I been debugging REP STOS DWORD PTR ES:[EDI]
for a while now
From my conclusion it always uses
ECX
as counter.
EAX
as the value that will be copied over EDI
and then appended ECX
times
so after putting in the pointed dump of EDI
it seems to overwrite the pointed data at EDI with what's it seems it always only uses ECX as a counter, while changing EDI by 4 bytes. it stops working when counter hits 0
So I came up with this kind of code
while(regs.d.ecx != 0)
{
*(unsigned int *)(regs.d.edi) = regs.d.eax;
regs.d.edi += 4;
regs.d.ecx--;
}
Seems to work.. but i'm concerned since I just did this by luck and guess work. Is it solid? like will it always be ECX
as counter, EAX
as data, and it always copies 4 bytes never less?

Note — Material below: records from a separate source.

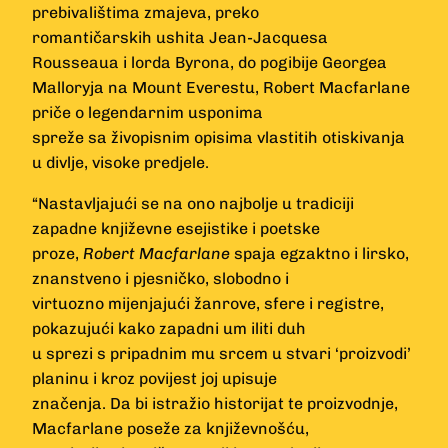
prebivalištima zmajeva, preko
romantičarskih ushita Jean-Jacquesa
Rousseaua i lorda Byrona, do pogibije Georgea
Malloryja na Mount Everestu, Robert Macfarlane
priče o legendarnim usponima
spreže sa živopisnim opisima vlastitih otiskivanja
u divlje, visoke predjele.
“Nastavljajući se na ono najbolje u tradiciji
zapadne književne esejistike i poetske
proze,
Robert Macfarlane
spaja egzaktno i lirsko,
znanstveno i pjesničko, slobodno i
virtuozno mijenjajući žanrove, sfere i registre,
pokazujući kako zapadni um iliti duh
u sprezi s pripadnim mu srcem u stvari ‘proizvodi’
planinu i kroz povijest joj upisuje
značenja. Da bi istražio historijat te proizvodnje,
Macfarlane poseže za književnošću,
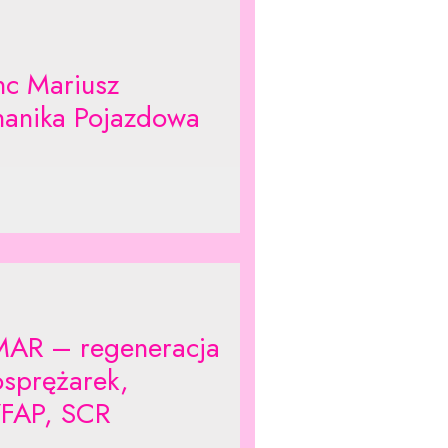
nc Mariusz
anika Pojazdowa
AR – regeneracja
osprężarek,
FAP, SCR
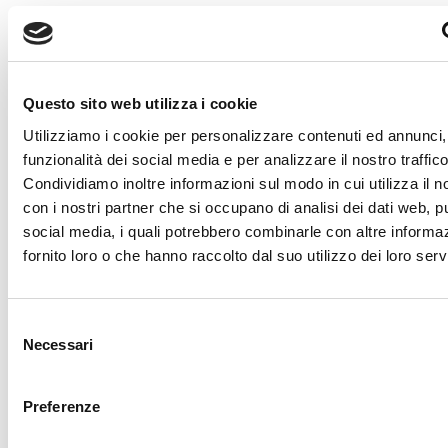
Questo sito web utilizza i cookie
Articolo precedente: PRIMA SQUADRA E JUNIORES: UN ALTRO FINE
Utilizziamo i cookie per personalizzare contenuti ed annunci, 
SETTIMANA AD ALTA TENSIONE
Prec
Articolo successivo: IL BORUSSIA
funzionalità dei social media e per analizzare il nostro traffico
SI AGGIUDICA LA EUROPE CUP U12: SFUMA IN FINALE IL SOGNO DEL
Condividiamo inoltre informazioni sul modo in cui utilizza il no
PISA
Avanti
con i nostri partner che si occupano di analisi dei dati web, pu
social media, i quali potrebbero combinarle con altre informa
Segui Sestese Calcio sui social media
fornito loro o che hanno raccolto dal suo utilizzo dei loro servi
Selezione
Necessari
del
consenso
fab
fab
Preferenze
fa-
fa-
facebook-
instagram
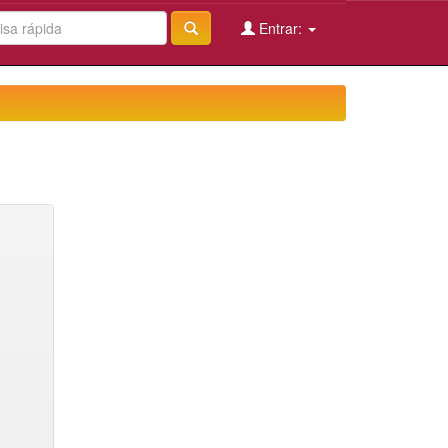
Entrar:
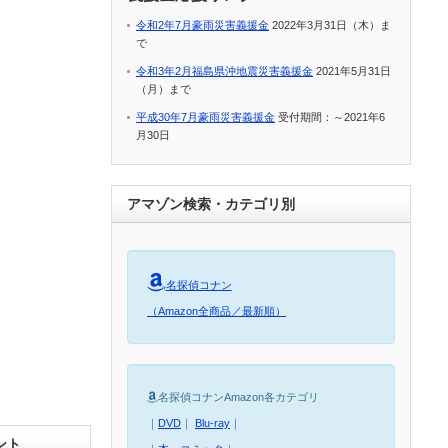
令和2年7月豪雨災害義援金
2022年3月31日（木）ま
で
令和3年2月福島県沖地震災害義援金
2021年5月31日
（月）まで
平成30年7月豪雨災害義援金
受付期間：～2021年6
月30日
アマゾン検索・カテゴリ別
名探偵コナン
（Amazon全商品／最新順）
名探偵コナンAmazon各カテゴリ
｜
DVD
｜
Blu-ray
｜
ント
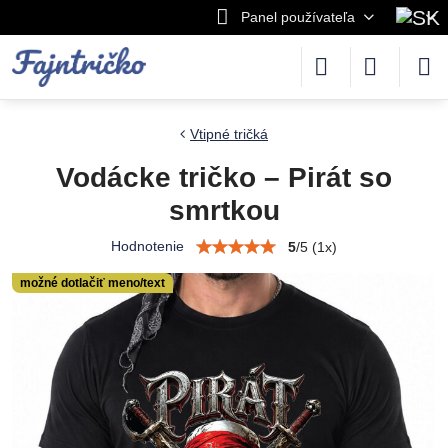
Panel používateľa
Vtipné tričká
Vodácke tričko – Pirát so
smrtkou
Hodnotenie
5
/
5
(
1
x)
možné dotlačiť meno/text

You are almost correct. The only difference is that the direction flag (DF
) controls whether 4 is added or subtracted from EDI
(and it actually is offset from the ES
segment base, but you probably don't care about that):
for (; regs.d.ecx != 0; regs.d.ecx--)
{
*(unsigned int *)(regs.d.edi) = regs.d.eax;
regs.d.edi += regs.eflags.df ? -4 : 4;
}
Note that the for (; regs.d.ecx != 0; regs.d.ecx--) { }
is the action of the REP
prefix, and the body of the loop is the action of STOS DWORD...
.
Since you are asking a lot of these questions, I think you will find the Intel 64 and IA-32 Architectures Software Developer’s Manual, Volumes 2A and 2B to be useful. These contain descriptions of each instruction and prefix, including pseudo-code descriptions.